╭──

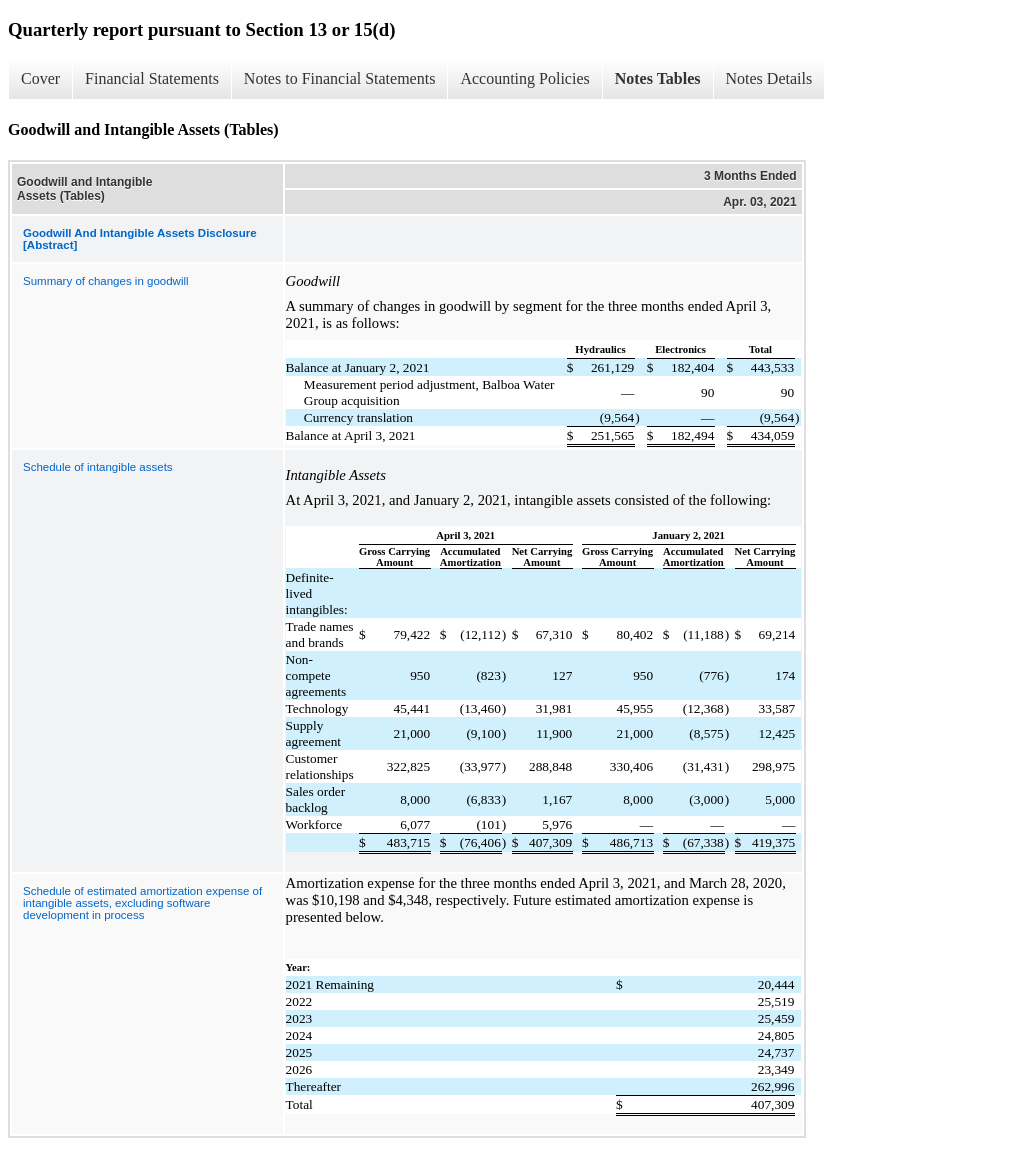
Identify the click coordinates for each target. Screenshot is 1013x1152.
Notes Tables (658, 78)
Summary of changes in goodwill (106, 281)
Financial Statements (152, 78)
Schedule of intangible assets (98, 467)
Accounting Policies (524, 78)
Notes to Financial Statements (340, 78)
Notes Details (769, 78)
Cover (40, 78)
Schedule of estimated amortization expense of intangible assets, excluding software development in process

╰──

Write out each line exactly, beginning at the one with "Notes to Financial Statements (340, 78)" and ending at the final line of the records above, with nothing added.

Notes to Financial Statements (340, 78)
Notes Details (769, 78)
Cover (40, 78)
Schedule of estimated amortization expense of intangible assets, excluding software development in process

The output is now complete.